It was the first time I’d seen Maisie in the library after dinner. By the time she finished washing up in the kitchen, the rest of us had usually toddled off to bed. She set the tray with coffeepot, cream, sugar, and cups on a sideboard, and then allowed herself to be persuaded to stay and relax a few minutes. She sat ign="Ctly on the arm of a chintz-covered chair. “Well, inn’t this nice,” she said, “sittin’ here in me own house, just like I belonged here or somethin’.”
We all laughed.
“You ought to do more of this and less runnin’ around. I always tell her, ‘Maisie, the house can wait. Relax a wee spell.’ ” William patted his wife on the shoulder. She held her coffee cup and saucer awkwardly in front of her, as if she were unused to such fine surroundings, but she had lived here for more than thirty years.
“Just like a man, inn’t it? ‘The house can wait. The house can wait.’ But while you be relaxin’, the house be savin’ up work for ye. It don’t be doin’ the work for ye.”
We laughed again, but all the women present knew exactly what she meant, I’m sure. I couldn’t imagine taking care of a house this large and routinely feeding a dozen or more people twice a day. Deep lines of care were etched into the faces of both Maisie and William.

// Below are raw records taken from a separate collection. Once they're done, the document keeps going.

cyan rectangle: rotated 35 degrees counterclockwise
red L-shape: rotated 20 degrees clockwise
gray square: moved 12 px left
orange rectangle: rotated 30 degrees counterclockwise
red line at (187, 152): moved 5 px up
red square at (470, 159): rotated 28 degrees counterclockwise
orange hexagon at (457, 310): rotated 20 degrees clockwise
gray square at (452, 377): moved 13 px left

Fallon sank into a chair beside the hearth and drew her lightweight sweater around her. There was no fire tonight and the library was chilly. Fallon was a thin, wispy woman who looked as if she would blow away in a stiff breeze. From her husband, pouring himself another whisky, her gaze veered around the room to Tony who was scanning book spines along one shelf, then up and down Tony’s well-muscled backside.
Tony turned, caught her watching him, and grinned. “I assume we’ve all given the police our formal where-were-you-yesterday-afternoon statements?’ ”

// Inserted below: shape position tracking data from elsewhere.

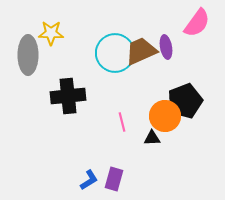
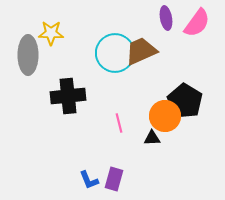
purple ellipse: moved 29 px up
black pentagon: rotated 20 degrees counterclockwise
pink line: moved 3 px left, 1 px down
blue L-shape: rotated 100 degrees clockwise
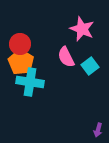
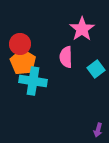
pink star: rotated 15 degrees clockwise
pink semicircle: rotated 25 degrees clockwise
orange pentagon: moved 2 px right
cyan square: moved 6 px right, 3 px down
cyan cross: moved 3 px right, 1 px up
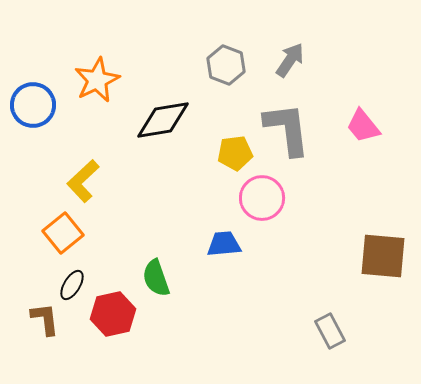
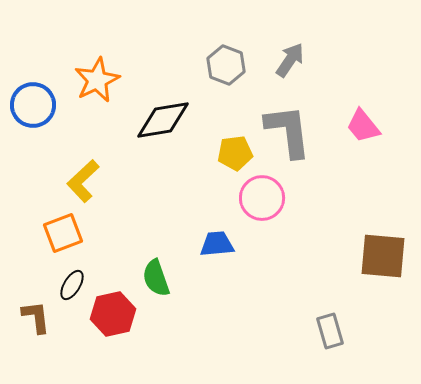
gray L-shape: moved 1 px right, 2 px down
orange square: rotated 18 degrees clockwise
blue trapezoid: moved 7 px left
brown L-shape: moved 9 px left, 2 px up
gray rectangle: rotated 12 degrees clockwise
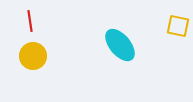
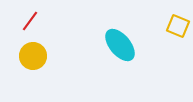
red line: rotated 45 degrees clockwise
yellow square: rotated 10 degrees clockwise
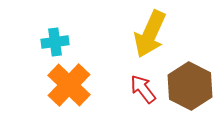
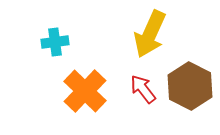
orange cross: moved 16 px right, 6 px down
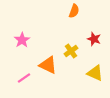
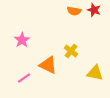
orange semicircle: rotated 80 degrees clockwise
red star: moved 29 px up
yellow cross: rotated 16 degrees counterclockwise
yellow triangle: rotated 12 degrees counterclockwise
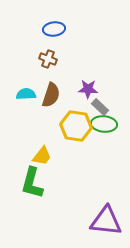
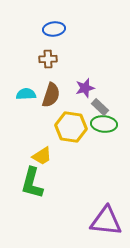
brown cross: rotated 24 degrees counterclockwise
purple star: moved 3 px left, 1 px up; rotated 18 degrees counterclockwise
yellow hexagon: moved 5 px left, 1 px down
yellow trapezoid: rotated 20 degrees clockwise
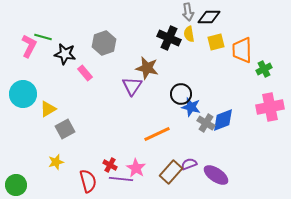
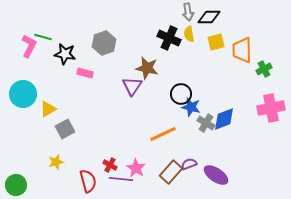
pink rectangle: rotated 35 degrees counterclockwise
pink cross: moved 1 px right, 1 px down
blue diamond: moved 1 px right, 1 px up
orange line: moved 6 px right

He said it in a rhetorical way, but Lettie took it as a literal question that he intended us to answer. “I was in Inverness all day,” she said, “and they can verify that at the library. I had to sign in and out.”

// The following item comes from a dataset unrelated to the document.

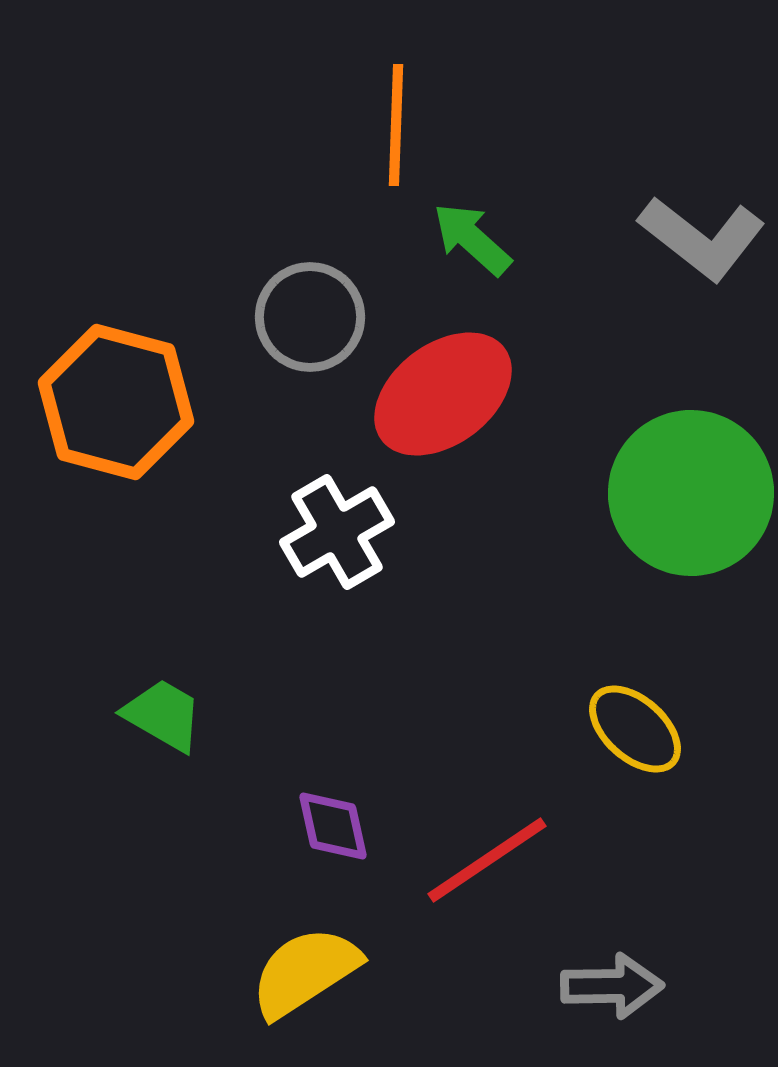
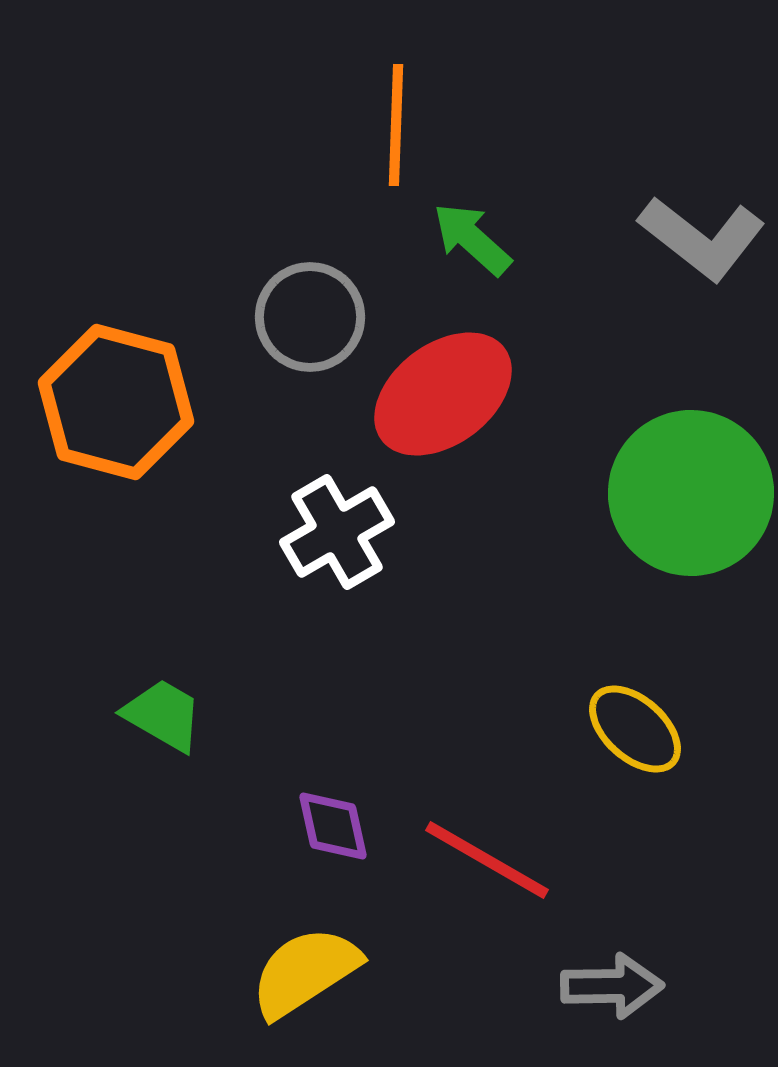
red line: rotated 64 degrees clockwise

William looked from Lettie to John. “John and I were here,” he said, “in the kitchen, from about—what, John?—from about noon until maybe one-thirty, I ken. I made us our dinner. Soon as John left, I picked up my tools and went oot t’ mend the fence. The fence along the road to town. One section was doon.”
John said, “I came over for lunch and Maisie was gone, so William made us both an omelet and toasted some scones.” I noticed that William had referred to the midday meal in the Scottish way, as “dinner,” and John had used the more English “lunch.”
“So you didn’t actually eat a bag lunch at the dig? That’s not fair, John,” I chided him. Our lunches at the dig were a running joke.
John blushed as he took a gulp of Scotch. “Ah, but I did go over right after lunch, and spent the rest of the afternoon there.”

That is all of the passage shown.